The announcement of this new PC feels like an effort by HP to alleviate the skepticism surrounding AI laptops and whether they can actually do anything beyond typical web-based systems.
“All the talk about AI PCs has been about ambition and opportunity,” Cho told me, “and now people are asking us, 'So what can it do?'”
At an event for journalists, analysts and industry partners in New York last week, Cho and other HP executives reiterated their “we want to make AI real” message — a message echoed in marketing materials for the new PCs — and showed off how apps like Zoom and AI-powered DJ software benefit from the tech upgrade.
I had a short hands-on with one of the new AI-powered laptops and found it to have some handy working features, such as the ability to create custom libraries. Realistically, though, these tools will likely only be used in conjunction with a cloud-based system. When I contacted HP's AI companion chatbot on the device, it also had the option to call up Microsoft's Copilot bot, which could search the web.
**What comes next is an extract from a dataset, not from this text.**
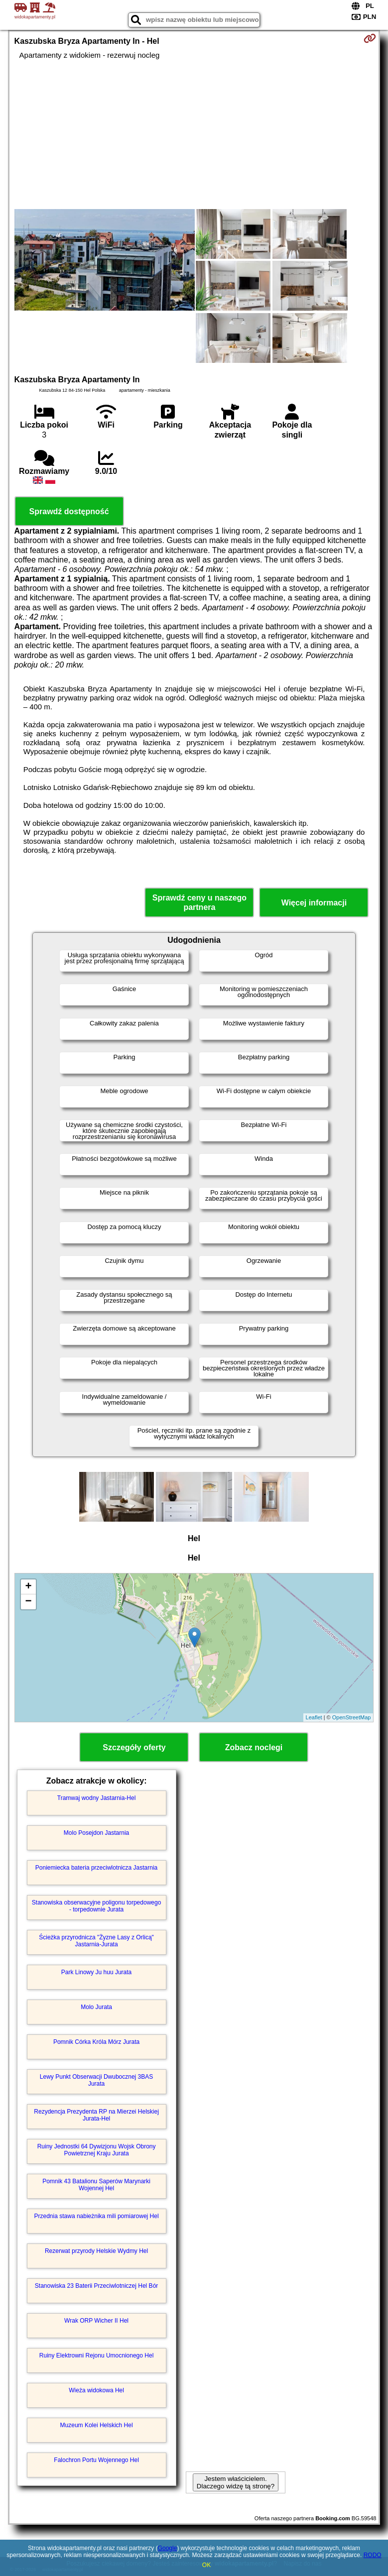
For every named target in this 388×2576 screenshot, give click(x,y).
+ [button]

All of this creates a sense that we’re heading towards a future of work where we’ll have to juggle a wide variety of bots with different capabilities, datasets, and access to the internet.
“We think it's going to be a hybrid environment,” Cho said.
Another benefit of localized AI is security, Cho noted, noting that law firms wanting to query sensitive documents or people analyzing medical records would prefer not to have to upload that information to a cloud-based AI system first.